* Exercise: Your answer must be an exact copy of the entries below, with every picture removed.

%%

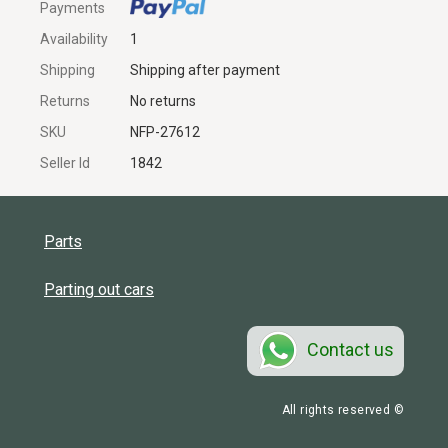
Payments
Availability
1
Shipping
Shipping after payment
Returns
No returns
SKU
NFP-27612
Seller Id
1842
Parts
Parting out cars
Contact us
All rights reserved ©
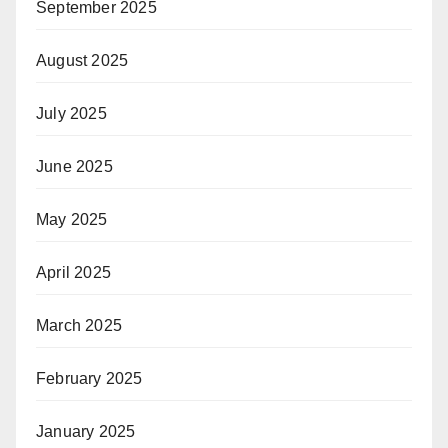
September 2025
August 2025
July 2025
June 2025
May 2025
April 2025
March 2025
February 2025
January 2025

%%

* Result of the exercise:
Payments
Availability
1
Shipping
Shipping after payment
Returns
No returns
SKU
NFP-27612
Seller Id
1842
Parts
Parting out cars
Contact us
All rights reserved ©
September 2025
August 2025
July 2025
June 2025
May 2025
April 2025
March 2025
February 2025
January 2025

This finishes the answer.